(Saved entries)
────
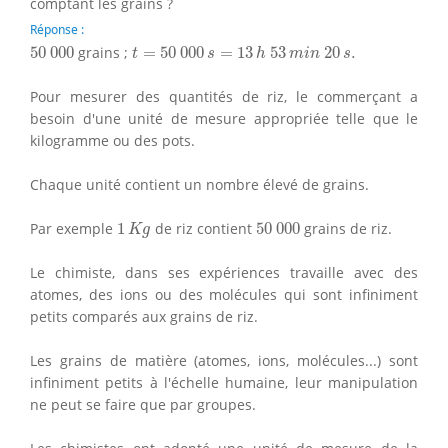
comptant les grains ?
Réponse :
t
=
50
000
s
=
13
h
53
m
i
n
20
s
.
50
000
50
000
grains ;
=
50
000
=
13
53
20
.
t
s
h
m
i
n
s
Pour mesurer des quantités de riz, le commerçant a
besoin d'une unité de mesure appropriée telle que le
kilogramme ou des pots.
Chaque unité contient un nombre élevé de grains.
1
K
g
50
000
Par exemple
1
de riz contient
50
000
grains de riz.
K
g
Le chimiste, dans ses expériences travaille avec des
atomes, des ions ou des molécules qui sont infiniment
petits comparés aux grains de riz.
Les grains de matière (atomes, ions, molécules...) sont
infiniment petits à l'échelle humaine, leur manipulation
ne peut se faire que par groupes.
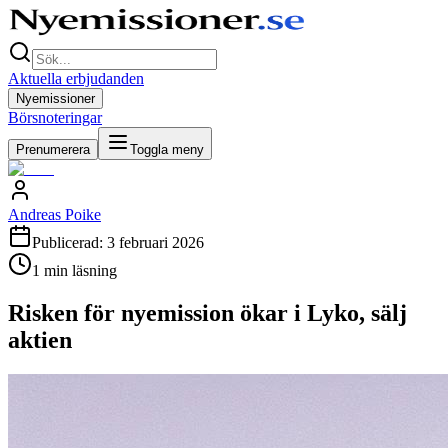
Aktuella erbjudanden
Nyemissioner
Börsnoteringar
Prenumerera
Toggla meny
Andreas Poike
Publicerad:
3 februari 2026
1
min läsning
Risken för nyemission ökar i Lyko, sälj
aktien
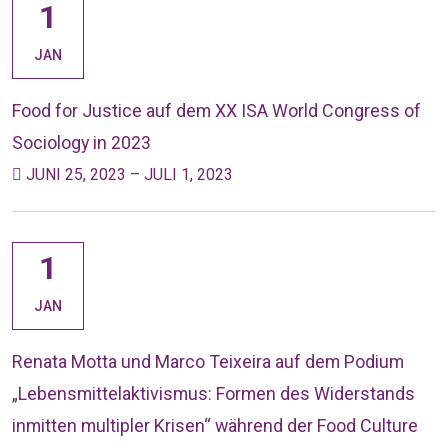
1
JAN
Food for Justice auf dem XX ISA World Congress of
Sociology in 2023
JUNI 25, 2023 – JULI 1, 2023
1
JAN
Renata Motta und Marco Teixeira auf dem Podium
„Lebensmittelaktivismus: Formen des Widerstands
inmitten multipler Krisen“ während der Food Culture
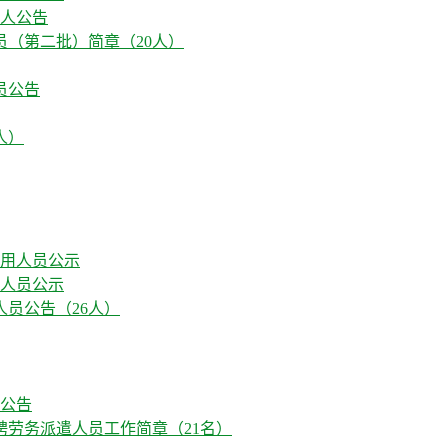
0人公告
员（第二批）简章（20人）
员公告
人）
用人员公示
人员公告（26人）
人公告
聘劳务派遣人员工作简章（21名）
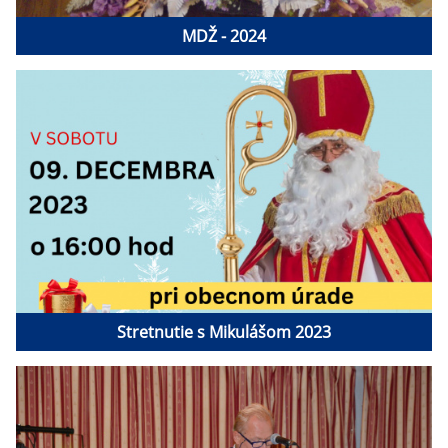
MDŽ - 2024
Stretnutie s Mikulášom 2023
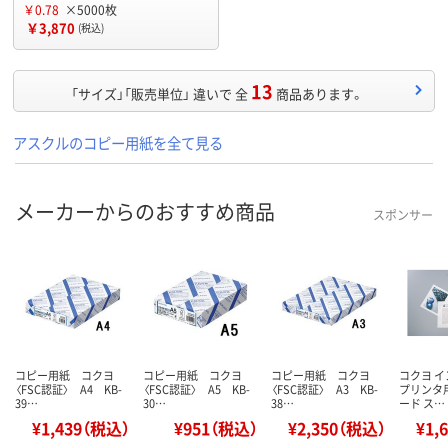
￥0.78
×5000枚
￥3,870
(税込)
13
「サイズ」「販売単位」 違いで 全
商品あります。
アスクルのコピー用紙を全て見る
メーカーからのおすすめ商品
スポンサー
コピー用紙 コクヨ
コピー用紙 コクヨ
コピー用紙 コクヨ
コクヨ 
〈FSC認証〉 A4 KB-
〈FSC認証〉 A5 KB-
〈FSC認証〉 A3 KB-
プリンタ
39…
30…
38…
ード ス…
¥1,439（税込）
¥951（税込）
¥2,350（税込）
¥1,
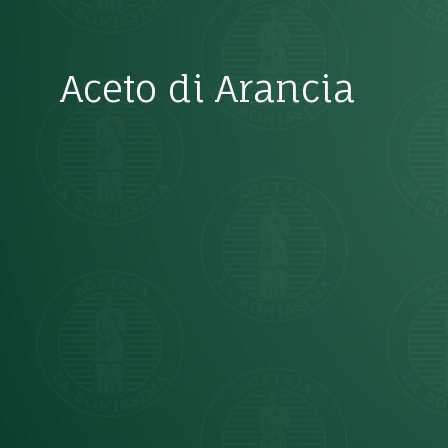
Aceto di Arancia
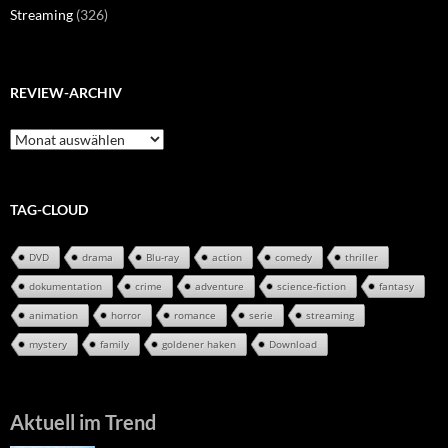
Streaming
(326)
REVIEW-ARCHIV
Review-
Archiv
TAG-CLOUD
DVD
drama
Blu-ray
action
comedy
thriller
dokumentation
crime
adventure
science-fiction
fantasy
animation
horror
romance
serie
streaming
mystery
family
goldener haken
Download
Aktuell im Trend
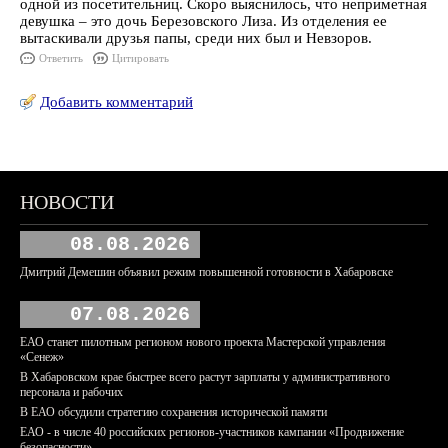
одной из посетительниц. Скоро выяснилось, что неприметная
девушка – это дочь Березовского Лиза. Из отделения ее
вытаскивали друзья папы, среди них был и Невзоров.
Ответить
Цитировать
Добавить комментарий
НОВОСТИ
08.08.2026
Дмитрий Демешин объявил режим повышенной готовности в Хабаровске
07.08.2026
ЕАО станет пилотным регионом нового проекта Мастерской управления
«Сенеж»
В Хабаровском крае быстрее всего растут зарплаты у административного
персонала и рабочих
В ЕАО обсудили стратегию сохранения исторической памяти
ЕАО - в числе 40 российских регионов-участников кампании «Продвижение
безопасности»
────
TASK TO CARRY OUT:
Reproduce the entries above exactly, though not their pictures.

TASK RESPONSE:
comptant les grains ?
Réponse :
t
=
50
000
s
=
13
h
53
m
i
n
20
s
.
50
000
50
000
grains ;
=
50
000
=
13
53
20
.
t
s
h
m
i
n
s
Pour mesurer des quantités de riz, le commerçant a
besoin d'une unité de mesure appropriée telle que le
kilogramme ou des pots.
Chaque unité contient un nombre élevé de grains.
1
K
g
50
000
Par exemple
1
de riz contient
50
000
grains de riz.
K
g
Le chimiste, dans ses expériences travaille avec des
atomes, des ions ou des molécules qui sont infiniment
petits comparés aux grains de riz.
Les grains de matière (atomes, ions, molécules...) sont
infiniment petits à l'échelle humaine, leur manipulation
ne peut se faire que par groupes.
Aktuella erbjudanden
Nyemissioner
Börsnoteringar
Prenumerera
Toggla meny
Andreas Poike
Publicerad:
3 februari 2026
1
min läsning
Risken för nyemission ökar i Lyko, sälj
aktien
1
JAN
Food for Justice auf dem XX ISA World Congress of
Sociology in 2023
JUNI 25, 2023 – JULI 1, 2023
1
JAN
Renata Motta und Marco Teixeira auf dem Podium
„Lebensmittelaktivismus: Formen des Widerstands
inmitten multipler Krisen“ während der Food Culture
0人公告
员（第二批）简章（20人）
员公告
人）
用人员公示
人员公告（26人）
人公告
聘劳务派遣人员工作简章（21名）
MDŽ - 2024
Stretnutie s Mikulášom 2023
￥0.78
×5000枚
￥3,870
(税込)
13
「サイズ」「販売単位」 違いで 全
商品あります。
アスクルのコピー用紙を全て見る
メーカーからのおすすめ商品
スポンサー
コピー用紙 コクヨ
コピー用紙 コクヨ
コピー用紙 コクヨ
コクヨ 
〈FSC認証〉 A4 KB-
〈FSC認証〉 A5 KB-
〈FSC認証〉 A3 KB-
プリンタ
39…
30…
38…
ード ス…
¥1,439（税込）
¥951（税込）
¥2,350（税込）
¥1,
Aceto di Arancia
Streaming
(326)
REVIEW-ARCHIV
Review-
Archiv
TAG-CLOUD
DVD
drama
Blu-ray
action
comedy
thriller
dokumentation
crime
adventure
science-fiction
fantasy
animation
horror
romance
serie
streaming
mystery
family
goldener haken
Download
Aktuell im Trend
одной из посетительниц. Скоро выяснилось, что неприметная
девушка – это дочь Березовского Лиза. Из отделения ее
вытаскивали друзья папы, среди них был и Невзоров.
Ответить
Цитировать
Добавить комментарий
НОВОСТИ
08.08.2026
Дмитрий Демешин объявил режим повышенной готовности в Хабаровске
07.08.2026
ЕАО станет пилотным регионом нового проекта Мастерской управления
«Сенеж»
В Хабаровском крае быстрее всего растут зарплаты у административного
персонала и рабочих
В ЕАО обсудили стратегию сохранения исторической памяти
ЕАО - в числе 40 российских регионов-участников кампании «Продвижение
безопасности»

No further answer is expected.